■ **WORK INSTRUCTIONS**
From the first entry to the last, copy the material exactly as it stands.

■ **SOURCE RECORDS**
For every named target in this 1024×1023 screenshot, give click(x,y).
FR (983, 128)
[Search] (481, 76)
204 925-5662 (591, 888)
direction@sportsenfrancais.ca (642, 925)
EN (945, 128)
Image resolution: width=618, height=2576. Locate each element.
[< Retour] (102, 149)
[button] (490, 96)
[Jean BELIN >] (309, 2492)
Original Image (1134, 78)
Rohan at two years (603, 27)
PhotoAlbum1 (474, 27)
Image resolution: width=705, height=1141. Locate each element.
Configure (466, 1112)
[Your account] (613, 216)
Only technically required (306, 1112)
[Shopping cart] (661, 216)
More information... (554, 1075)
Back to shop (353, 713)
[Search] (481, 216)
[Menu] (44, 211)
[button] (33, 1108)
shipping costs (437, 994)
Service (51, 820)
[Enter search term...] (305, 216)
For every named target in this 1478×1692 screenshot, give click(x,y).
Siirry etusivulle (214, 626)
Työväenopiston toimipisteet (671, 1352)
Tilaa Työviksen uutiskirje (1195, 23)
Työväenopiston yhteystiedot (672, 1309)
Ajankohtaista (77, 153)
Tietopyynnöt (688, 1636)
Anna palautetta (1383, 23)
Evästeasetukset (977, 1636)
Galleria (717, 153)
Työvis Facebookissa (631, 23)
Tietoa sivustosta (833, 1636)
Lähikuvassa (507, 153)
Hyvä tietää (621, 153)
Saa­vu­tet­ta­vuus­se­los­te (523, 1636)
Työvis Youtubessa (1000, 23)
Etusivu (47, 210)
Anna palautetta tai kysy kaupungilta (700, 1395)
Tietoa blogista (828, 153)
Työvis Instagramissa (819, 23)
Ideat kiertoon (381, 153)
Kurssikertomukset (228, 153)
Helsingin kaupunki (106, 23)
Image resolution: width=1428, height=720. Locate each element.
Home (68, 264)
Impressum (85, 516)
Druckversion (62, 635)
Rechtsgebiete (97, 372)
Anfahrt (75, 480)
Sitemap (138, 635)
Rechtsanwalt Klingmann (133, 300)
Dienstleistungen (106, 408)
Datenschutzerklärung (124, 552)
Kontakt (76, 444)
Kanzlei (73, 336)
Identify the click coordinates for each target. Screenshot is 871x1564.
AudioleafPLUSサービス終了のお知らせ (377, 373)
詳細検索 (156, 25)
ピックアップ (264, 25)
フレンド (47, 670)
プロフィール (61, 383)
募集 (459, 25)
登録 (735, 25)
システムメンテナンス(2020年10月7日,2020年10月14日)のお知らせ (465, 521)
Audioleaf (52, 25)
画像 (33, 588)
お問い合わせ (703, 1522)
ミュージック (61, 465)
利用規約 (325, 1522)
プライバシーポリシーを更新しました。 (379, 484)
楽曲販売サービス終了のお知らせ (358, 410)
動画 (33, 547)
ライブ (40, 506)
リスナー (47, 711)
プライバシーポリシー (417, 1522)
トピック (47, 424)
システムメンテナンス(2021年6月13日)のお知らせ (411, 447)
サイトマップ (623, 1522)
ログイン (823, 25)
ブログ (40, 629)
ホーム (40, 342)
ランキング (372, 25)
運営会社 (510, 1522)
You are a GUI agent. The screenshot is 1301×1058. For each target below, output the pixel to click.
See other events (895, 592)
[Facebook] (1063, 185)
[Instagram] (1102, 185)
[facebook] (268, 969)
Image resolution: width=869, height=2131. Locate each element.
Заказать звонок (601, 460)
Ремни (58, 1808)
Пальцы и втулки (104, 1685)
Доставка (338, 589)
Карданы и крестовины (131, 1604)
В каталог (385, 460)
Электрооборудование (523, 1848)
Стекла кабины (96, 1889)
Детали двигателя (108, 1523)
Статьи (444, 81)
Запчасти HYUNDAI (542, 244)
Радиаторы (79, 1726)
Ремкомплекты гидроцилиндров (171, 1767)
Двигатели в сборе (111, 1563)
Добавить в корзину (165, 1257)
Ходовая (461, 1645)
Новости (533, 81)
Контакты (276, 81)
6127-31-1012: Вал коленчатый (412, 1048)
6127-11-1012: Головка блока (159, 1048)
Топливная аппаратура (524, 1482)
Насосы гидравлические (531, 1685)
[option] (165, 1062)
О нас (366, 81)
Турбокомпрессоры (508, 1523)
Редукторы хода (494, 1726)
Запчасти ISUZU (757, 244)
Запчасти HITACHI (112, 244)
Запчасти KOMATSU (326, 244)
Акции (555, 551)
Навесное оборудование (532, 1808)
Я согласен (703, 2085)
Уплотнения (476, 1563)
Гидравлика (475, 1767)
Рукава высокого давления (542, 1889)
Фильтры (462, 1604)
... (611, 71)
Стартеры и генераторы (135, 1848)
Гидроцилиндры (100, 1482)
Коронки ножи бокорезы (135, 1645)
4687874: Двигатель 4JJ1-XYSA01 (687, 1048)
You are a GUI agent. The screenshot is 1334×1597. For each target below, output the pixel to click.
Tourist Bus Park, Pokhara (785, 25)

■ **TASK RESPONSE**
For every named target in this 1024×1023 screenshot, give click(x,y).
FR (983, 128)
[Search] (481, 76)
204 925-5662 (591, 888)
direction@sportsenfrancais.ca (642, 925)
EN (945, 128)
Image resolution: width=618, height=2576. Locate each element.
[< Retour] (102, 149)
[button] (490, 96)
[Jean BELIN >] (309, 2492)
Original Image (1134, 78)
Rohan at two years (603, 27)
PhotoAlbum1 (474, 27)
Image resolution: width=705, height=1141. Locate each element.
Configure (466, 1112)
[Your account] (613, 216)
Only technically required (306, 1112)
[Shopping cart] (661, 216)
More information... (554, 1075)
Back to shop (353, 713)
[Search] (481, 216)
[Menu] (44, 211)
[button] (33, 1108)
shipping costs (437, 994)
Service (51, 820)
[Enter search term...] (305, 216)
For every named target in this 1478×1692 screenshot, give click(x,y).
Siirry etusivulle (214, 626)
Työväenopiston toimipisteet (671, 1352)
Tilaa Työviksen uutiskirje (1195, 23)
Työväenopiston yhteystiedot (672, 1309)
Ajankohtaista (77, 153)
Tietopyynnöt (688, 1636)
Anna palautetta (1383, 23)
Evästeasetukset (977, 1636)
Galleria (717, 153)
Työvis Facebookissa (631, 23)
Tietoa sivustosta (833, 1636)
Lähikuvassa (507, 153)
Hyvä tietää (621, 153)
Saa­vu­tet­ta­vuus­se­los­te (523, 1636)
Työvis Youtubessa (1000, 23)
Etusivu (47, 210)
Anna palautetta tai kysy kaupungilta (700, 1395)
Tietoa blogista (828, 153)
Työvis Instagramissa (819, 23)
Ideat kiertoon (381, 153)
Kurssikertomukset (228, 153)
Helsingin kaupunki (106, 23)
Image resolution: width=1428, height=720. Locate each element.
Home (68, 264)
Impressum (85, 516)
Druckversion (62, 635)
Rechtsgebiete (97, 372)
Anfahrt (75, 480)
Sitemap (138, 635)
Rechtsanwalt Klingmann (133, 300)
Dienstleistungen (106, 408)
Datenschutzerklärung (124, 552)
Kontakt (76, 444)
Kanzlei (73, 336)
Identify the click coordinates for each target. Screenshot is 871x1564.
AudioleafPLUSサービス終了のお知らせ (377, 373)
詳細検索 (156, 25)
ピックアップ (264, 25)
フレンド (47, 670)
プロフィール (61, 383)
募集 (459, 25)
登録 (735, 25)
システムメンテナンス(2020年10月7日,2020年10月14日)のお知らせ (465, 521)
Audioleaf (52, 25)
画像 (33, 588)
お問い合わせ (703, 1522)
ミュージック (61, 465)
利用規約 (325, 1522)
プライバシーポリシーを更新しました。 (379, 484)
楽曲販売サービス終了のお知らせ (358, 410)
動画 (33, 547)
ライブ (40, 506)
リスナー (47, 711)
プライバシーポリシー (417, 1522)
トピック (47, 424)
システムメンテナンス(2021年6月13日)のお知らせ (411, 447)
サイトマップ (623, 1522)
ログイン (823, 25)
ブログ (40, 629)
ホーム (40, 342)
ランキング (372, 25)
運営会社 (510, 1522)
You are a GUI agent. The screenshot is 1301×1058. For each target below, output the pixel to click.
See other events (895, 592)
[Facebook] (1063, 185)
[Instagram] (1102, 185)
[facebook] (268, 969)
Image resolution: width=869, height=2131. Locate each element.
Заказать звонок (601, 460)
Ремни (58, 1808)
Пальцы и втулки (104, 1685)
Доставка (338, 589)
Карданы и крестовины (131, 1604)
В каталог (385, 460)
Электрооборудование (523, 1848)
Стекла кабины (96, 1889)
Детали двигателя (108, 1523)
Статьи (444, 81)
Запчасти HYUNDAI (542, 244)
Радиаторы (79, 1726)
Ремкомплекты гидроцилиндров (171, 1767)
Двигатели в сборе (111, 1563)
Добавить в корзину (165, 1257)
Ходовая (461, 1645)
Новости (533, 81)
Контакты (276, 81)
6127-31-1012: Вал коленчатый (412, 1048)
6127-11-1012: Головка блока (159, 1048)
Топливная аппаратура (524, 1482)
Насосы гидравлические (531, 1685)
[option] (165, 1062)
О нас (366, 81)
Турбокомпрессоры (508, 1523)
Редукторы хода (494, 1726)
Запчасти ISUZU (757, 244)
Запчасти HITACHI (112, 244)
Запчасти KOMATSU (326, 244)
Акции (555, 551)
Навесное оборудование (532, 1808)
Я согласен (703, 2085)
Уплотнения (476, 1563)
Гидравлика (475, 1767)
Рукава высокого давления (542, 1889)
Фильтры (462, 1604)
... (611, 71)
Стартеры и генераторы (135, 1848)
Гидроцилиндры (100, 1482)
Коронки ножи бокорезы (135, 1645)
4687874: Двигатель 4JJ1-XYSA01 (687, 1048)
You are a GUI agent. The screenshot is 1334×1597. For each target below, output the pixel to click.
Tourist Bus Park, Pokhara (785, 25)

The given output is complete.